There’s a crucial difference, however, in the editing style of Roach and Hawks comedies. The deliberate pacing of Roach and his directors called for a gag in one shot to be followed by the reaction in another. Hawks’s fleet comedy style doesn’t work that way. With all his actors in a master shot jumping on or through each other’s lines, Gilbert reacts continuously to what he hears or thinks he hears, shifting from befuddlement to astonishment to anger within one shot. And because his comprehension usually runs a beat behind his reaction, those shifts are often hilariously wrong.

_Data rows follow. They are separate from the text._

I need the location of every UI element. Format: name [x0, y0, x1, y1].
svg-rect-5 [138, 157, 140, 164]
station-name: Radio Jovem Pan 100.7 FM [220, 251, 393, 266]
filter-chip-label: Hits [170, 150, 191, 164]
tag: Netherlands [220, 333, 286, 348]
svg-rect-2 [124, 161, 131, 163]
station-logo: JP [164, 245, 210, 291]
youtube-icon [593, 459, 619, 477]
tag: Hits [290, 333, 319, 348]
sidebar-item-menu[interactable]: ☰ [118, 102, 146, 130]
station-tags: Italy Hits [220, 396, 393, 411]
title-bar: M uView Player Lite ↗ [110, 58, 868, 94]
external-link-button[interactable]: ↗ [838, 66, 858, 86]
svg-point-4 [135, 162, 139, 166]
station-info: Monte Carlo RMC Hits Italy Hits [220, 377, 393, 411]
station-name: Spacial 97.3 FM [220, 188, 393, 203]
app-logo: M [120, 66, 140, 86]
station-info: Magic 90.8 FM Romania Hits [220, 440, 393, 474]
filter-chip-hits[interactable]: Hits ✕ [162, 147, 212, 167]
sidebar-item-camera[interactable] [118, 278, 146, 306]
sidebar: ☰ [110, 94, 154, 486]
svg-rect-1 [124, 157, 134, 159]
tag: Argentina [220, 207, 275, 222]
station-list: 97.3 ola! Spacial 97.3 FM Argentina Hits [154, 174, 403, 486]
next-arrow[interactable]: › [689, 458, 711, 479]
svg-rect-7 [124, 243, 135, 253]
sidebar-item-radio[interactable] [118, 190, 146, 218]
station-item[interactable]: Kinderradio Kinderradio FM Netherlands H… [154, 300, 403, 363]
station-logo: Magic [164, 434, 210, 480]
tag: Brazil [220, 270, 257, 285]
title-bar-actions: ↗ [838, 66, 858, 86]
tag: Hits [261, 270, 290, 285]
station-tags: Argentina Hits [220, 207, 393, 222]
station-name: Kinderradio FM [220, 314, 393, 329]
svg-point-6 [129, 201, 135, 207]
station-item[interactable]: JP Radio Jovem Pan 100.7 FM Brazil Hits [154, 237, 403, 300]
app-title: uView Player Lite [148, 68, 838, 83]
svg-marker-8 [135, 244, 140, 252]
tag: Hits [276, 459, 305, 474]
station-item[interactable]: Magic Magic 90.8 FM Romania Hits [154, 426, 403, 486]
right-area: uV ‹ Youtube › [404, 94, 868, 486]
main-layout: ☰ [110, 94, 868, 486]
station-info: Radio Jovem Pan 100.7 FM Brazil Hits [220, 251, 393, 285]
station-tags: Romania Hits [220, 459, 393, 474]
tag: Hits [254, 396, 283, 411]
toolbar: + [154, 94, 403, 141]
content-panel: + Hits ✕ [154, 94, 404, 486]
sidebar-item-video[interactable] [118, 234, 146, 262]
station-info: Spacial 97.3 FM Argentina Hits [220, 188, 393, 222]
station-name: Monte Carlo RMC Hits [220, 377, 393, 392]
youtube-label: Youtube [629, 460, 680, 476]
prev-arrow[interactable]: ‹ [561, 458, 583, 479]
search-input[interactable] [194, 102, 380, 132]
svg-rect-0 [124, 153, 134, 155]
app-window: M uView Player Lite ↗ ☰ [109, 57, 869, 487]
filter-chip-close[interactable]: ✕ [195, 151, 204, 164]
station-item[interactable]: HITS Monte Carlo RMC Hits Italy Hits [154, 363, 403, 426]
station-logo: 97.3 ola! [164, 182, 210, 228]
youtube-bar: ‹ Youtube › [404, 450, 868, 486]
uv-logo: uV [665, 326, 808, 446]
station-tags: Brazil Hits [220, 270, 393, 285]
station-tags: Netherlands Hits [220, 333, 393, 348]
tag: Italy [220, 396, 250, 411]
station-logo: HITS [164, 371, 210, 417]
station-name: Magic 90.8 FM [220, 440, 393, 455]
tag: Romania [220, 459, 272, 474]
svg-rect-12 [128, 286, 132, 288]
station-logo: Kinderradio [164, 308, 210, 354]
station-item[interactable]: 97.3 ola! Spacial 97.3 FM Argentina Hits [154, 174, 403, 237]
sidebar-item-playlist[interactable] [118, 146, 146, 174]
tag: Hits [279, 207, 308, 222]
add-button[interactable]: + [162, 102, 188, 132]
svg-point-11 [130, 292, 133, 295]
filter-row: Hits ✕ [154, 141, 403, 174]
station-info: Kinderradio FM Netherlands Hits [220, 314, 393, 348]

Hawks’s choice to have the other characters in the film play their parts “legitimately” pays dividends here. In a traditional comedy team, you have a straight man and a comic. The questions and comments of the straight man triggerthe jokes of the comic. In Gilbert’s first scene, what Hawks effectively gives us are two straight men doing their best to ignore the comic. Gilbert is fitting the “jokes” into their barely existent pauses. The traditional straight man has to deal with the comic throughout the scene or sketch. By contrast, the sheriff and the mayor in His Girl Friday are desperately trying to get rid of the comic and are frustrated by Pettibone’s incessant reactions, both in word and action, to everything they say.


In the second scene, it is clear that the clown has won the war. Hawks told Grant and Russell that this was Billy’s scene and you can see them lay out and let him run. They can’t take their eyes off him and neither can you.

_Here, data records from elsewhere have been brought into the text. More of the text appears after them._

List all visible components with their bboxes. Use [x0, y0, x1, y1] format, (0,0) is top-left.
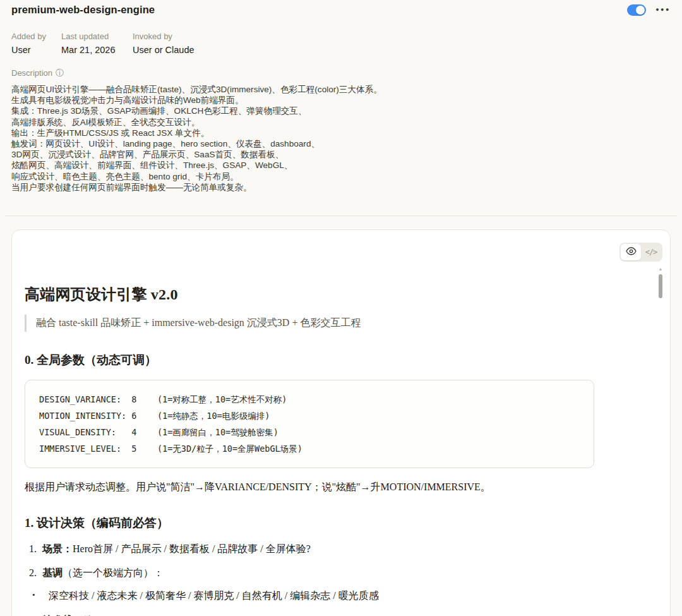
- info-icon[interactable]: ⓘ: [56, 69, 64, 77]
- list-item-text: Hero首屏 / 产品展示 / 数据看板 / 品牌故事 / 全屏体验?: [73, 543, 311, 554]
- sub-list-item-text: 深空科技 / 液态未来 / 极简奢华 / 赛博朋克 / 自然有机 / 编辑杂志 …: [49, 588, 379, 603]
- list-number: 3.: [29, 613, 42, 616]
- eye-icon: [626, 246, 637, 258]
- list-number: 2.: [29, 565, 42, 580]
- meta-value: Mar 21, 2026: [61, 45, 133, 55]
- list-item-text: （选一个极端方向）：: [63, 567, 164, 578]
- meta-value: User or Claude: [133, 45, 194, 55]
- meta-label: Added by: [11, 32, 61, 41]
- doc-title: 高端网页设计引擎 v2.0: [25, 284, 594, 305]
- list-item-lead: 基调: [42, 567, 63, 578]
- meta-invoked-by: Invoked by User or Claude: [133, 32, 194, 55]
- code-view-button[interactable]: </>: [641, 244, 661, 260]
- doc-subtitle-blockquote: 融合 taste-skill 品味矫正 + immersive-web-desi…: [25, 315, 594, 332]
- more-options-icon[interactable]: ●●●: [655, 4, 671, 15]
- enabled-toggle[interactable]: [627, 4, 646, 16]
- meta-label: Invoked by: [133, 32, 194, 41]
- params-code-block: DESIGN_VARIANCE: 8 (1=对称工整，10=艺术性不对称) MO…: [25, 380, 594, 468]
- preview-view-button[interactable]: [621, 244, 641, 260]
- skill-file-preview-card: </> ▲ ▼ 高端网页设计引擎 v2.0 融合 taste-skill 品味矫…: [11, 229, 671, 616]
- meta-value: User: [11, 45, 61, 55]
- description-label: Description: [11, 68, 52, 78]
- scrollbar-thumb[interactable]: [659, 274, 662, 298]
- scroll-up-icon[interactable]: ▲: [657, 267, 664, 272]
- sub-list: • 深空科技 / 液态未来 / 极简奢华 / 赛博朋克 / 自然有机 / 编辑杂…: [32, 588, 594, 603]
- description-text: 高端网页UI设计引擎——融合品味矫正(taste)、沉浸式3D(immersiv…: [11, 84, 618, 193]
- page-title: premium-web-design-engine: [11, 4, 155, 16]
- meta-label: Last updated: [61, 32, 133, 41]
- skill-document: 高端网页设计引擎 v2.0 融合 taste-skill 品味矫正 + imme…: [12, 230, 670, 616]
- code-icon: </>: [645, 248, 657, 257]
- preview-scrollbar[interactable]: ▲ ▼: [657, 267, 664, 616]
- section-heading-decisions: 1. 设计决策（编码前必答）: [25, 515, 594, 531]
- toggle-knob: [636, 6, 645, 15]
- view-mode-switch: </>: [619, 243, 662, 262]
- list-item: 1. 场景：Hero首屏 / 产品展示 / 数据看板 / 品牌故事 / 全屏体验…: [25, 541, 594, 556]
- params-note: 根据用户请求动态调整。用户说"简洁"→降VARIANCE/DENSITY；说"炫…: [25, 480, 594, 495]
- section-divider: [5, 215, 677, 216]
- list-item: 3. 技术栈：纯HTML+JS / React JSX / Next.js?: [25, 613, 594, 616]
- meta-last-updated: Last updated Mar 21, 2026: [61, 32, 133, 55]
- sub-list-item: • 深空科技 / 液态未来 / 极简奢华 / 赛博朋克 / 自然有机 / 编辑杂…: [32, 588, 594, 603]
- list-item-lead: 场景：: [42, 543, 73, 554]
- section-heading-params: 0. 全局参数（动态可调）: [25, 352, 594, 368]
- skill-detail-header: premium-web-design-engine ●●● Added by U…: [0, 0, 682, 193]
- list-number: 1.: [29, 541, 42, 556]
- bullet-icon: •: [32, 588, 49, 603]
- decision-list: 1. 场景：Hero首屏 / 产品展示 / 数据看板 / 品牌故事 / 全屏体验…: [25, 541, 594, 616]
- meta-added-by: Added by User: [11, 32, 61, 55]
- metadata-row: Added by User Last updated Mar 21, 2026 …: [11, 32, 671, 55]
- list-item: 2. 基调（选一个极端方向）： • 深空科技 / 液态未来 / 极简奢华 / 赛…: [25, 565, 594, 603]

Later in 1940, Gilbert would memorably play Herring in Charlie Chaplin’s The Great Dictator. He continued in features throughout the forties, adding television in the fifties. He retired in 1962 and passed away in 1971. IMDb lists 229 places you can go to see the great Billy Gilbert but if you don’t have that kind of time, may I suggest you look at the clips above if you haven’t already (and why haven’t you?). A man is about to walk through that door clutching a piece of paper and all he wants is a moment of your attention.